● **Task brief**
Give back every line of the material below exactly, but no images.

● **Task material**
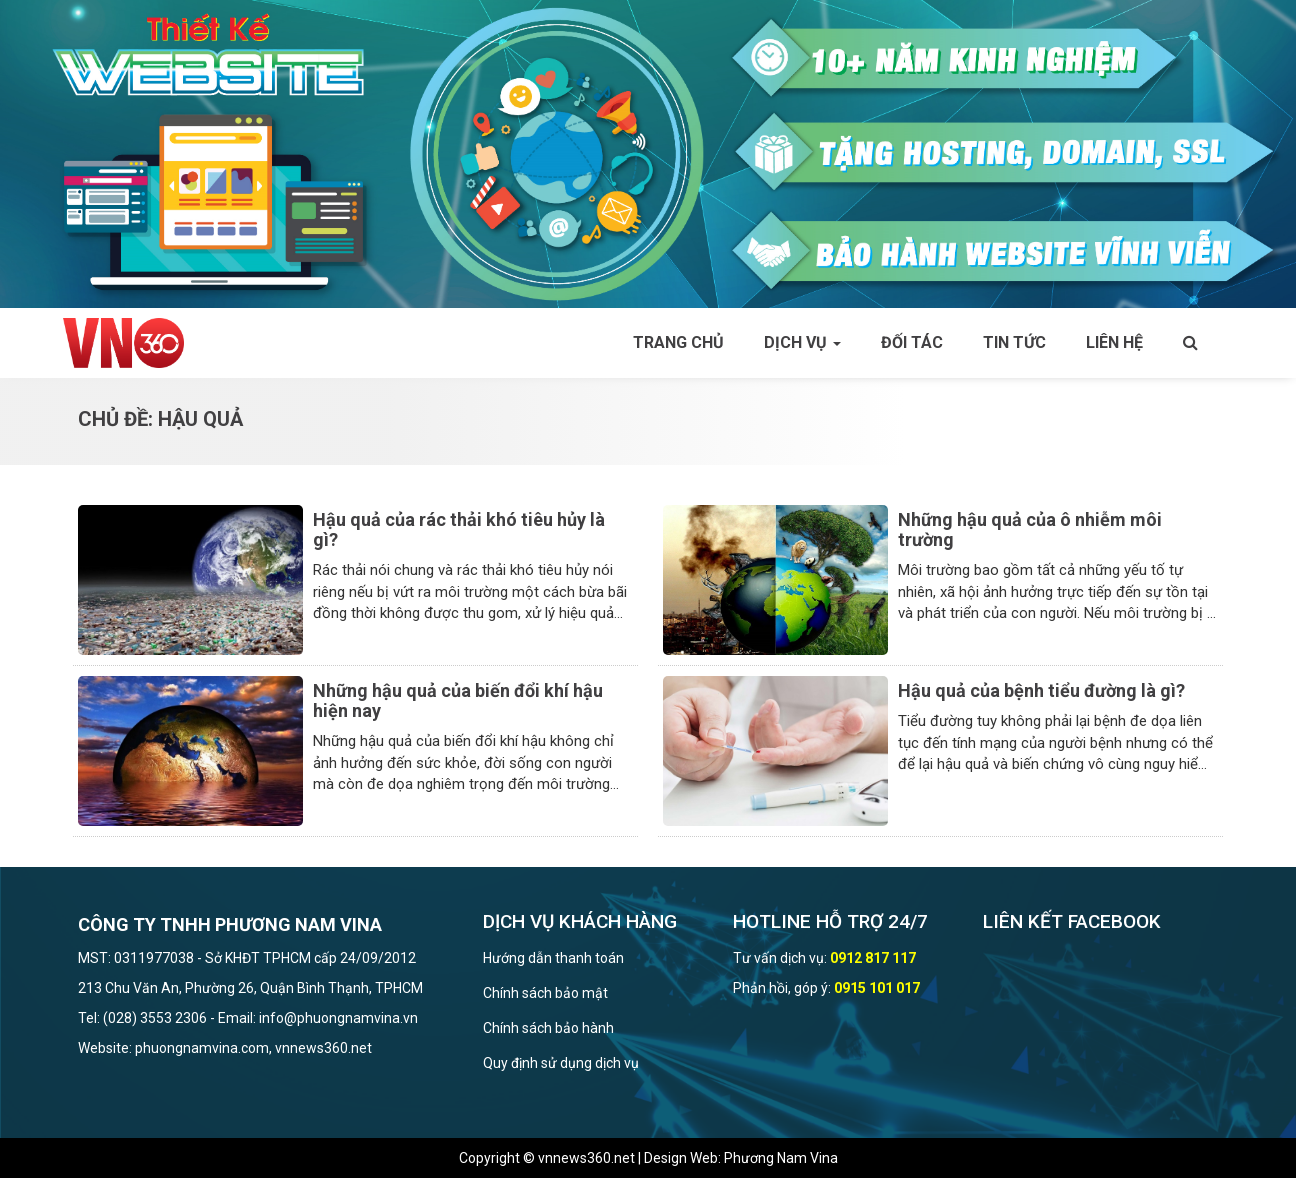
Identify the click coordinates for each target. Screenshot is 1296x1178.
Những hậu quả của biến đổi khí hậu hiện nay (458, 700)
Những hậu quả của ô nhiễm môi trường (1030, 529)
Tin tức (1014, 342)
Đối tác (912, 342)
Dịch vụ (802, 342)
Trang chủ (678, 342)
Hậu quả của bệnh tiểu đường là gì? (1041, 690)
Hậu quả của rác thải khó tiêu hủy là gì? (459, 529)
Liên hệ (1114, 342)
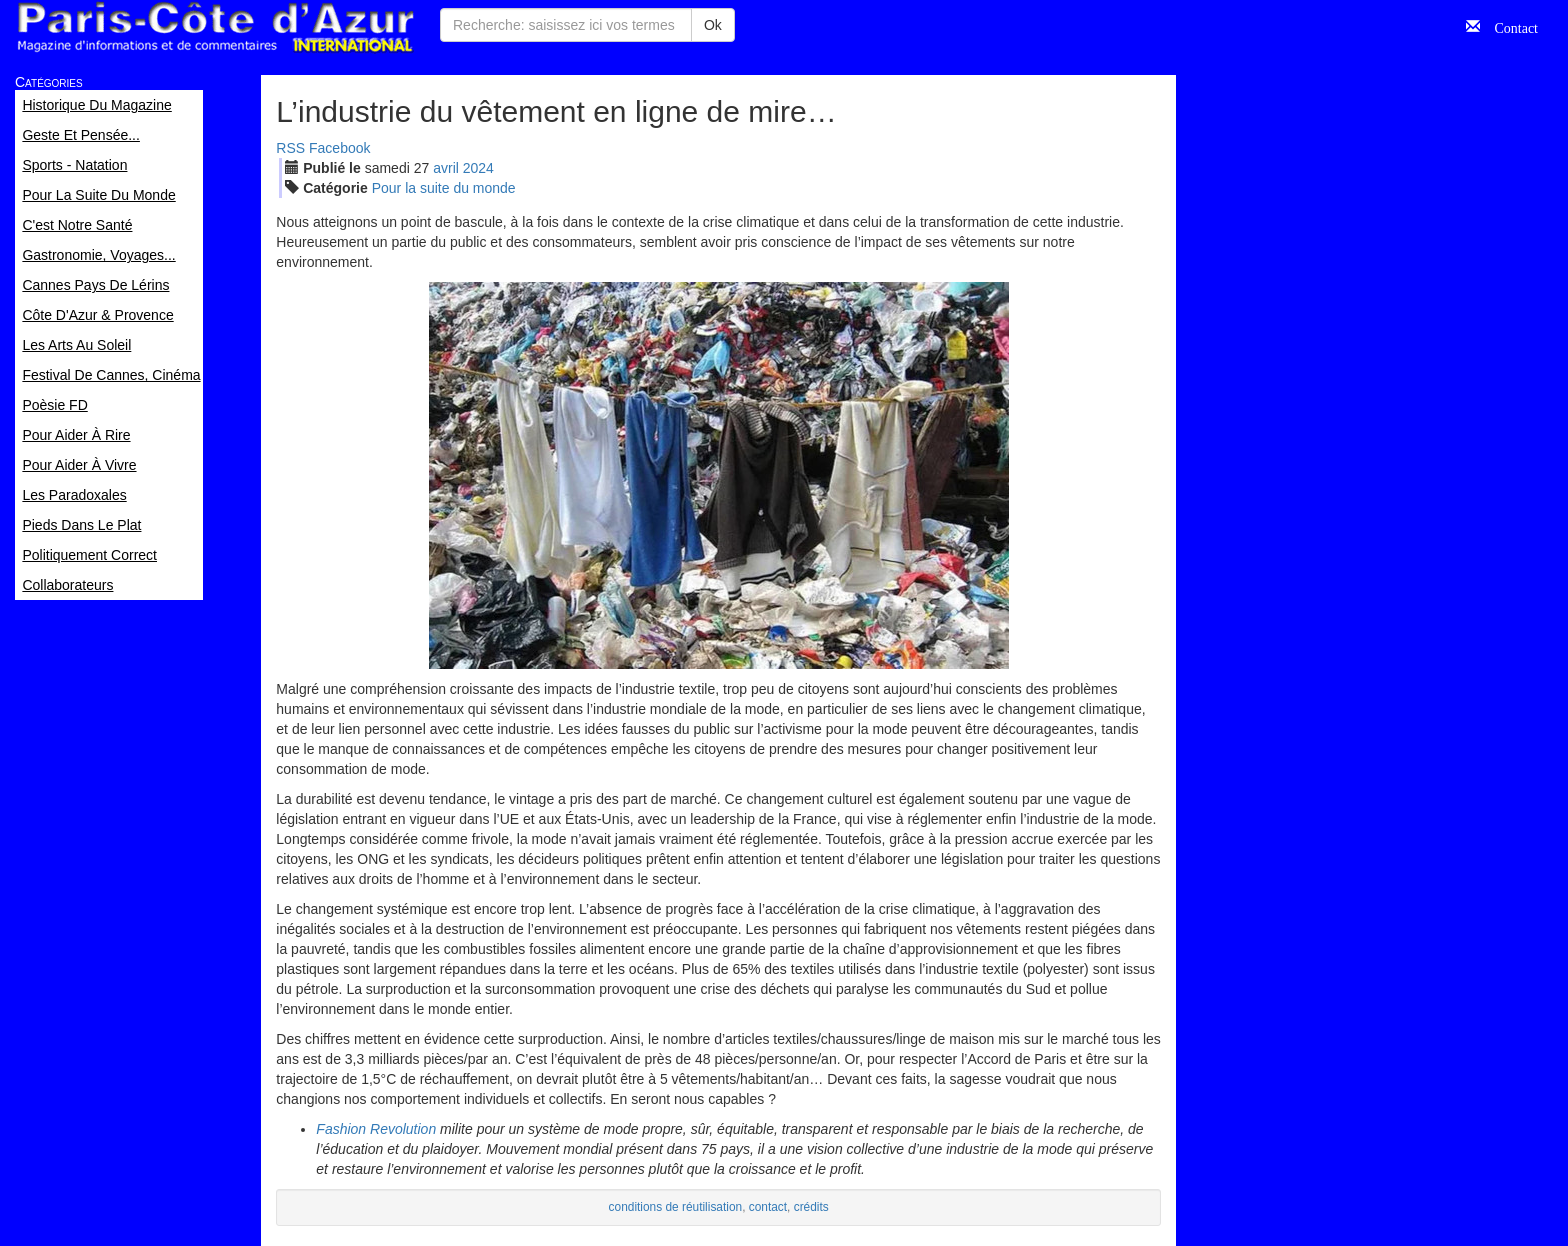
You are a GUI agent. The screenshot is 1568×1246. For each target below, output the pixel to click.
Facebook (339, 148)
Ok (713, 25)
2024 (478, 168)
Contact (1509, 26)
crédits (811, 1207)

● **Response to this task**
Identify the click coordinates for each target. Screenshot is 1296x1178.
Những hậu quả của biến đổi khí hậu hiện nay (458, 700)
Những hậu quả của ô nhiễm môi trường (1030, 529)
Tin tức (1014, 342)
Đối tác (912, 342)
Dịch vụ (802, 342)
Trang chủ (678, 342)
Hậu quả của bệnh tiểu đường là gì? (1041, 690)
Hậu quả của rác thải khó tiêu hủy là gì? (459, 529)
Liên hệ (1114, 342)
You are a GUI agent. The screenshot is 1568×1246. For each target below, output the pixel to click.
Facebook (339, 148)
Ok (713, 25)
2024 (478, 168)
Contact (1509, 26)
crédits (811, 1207)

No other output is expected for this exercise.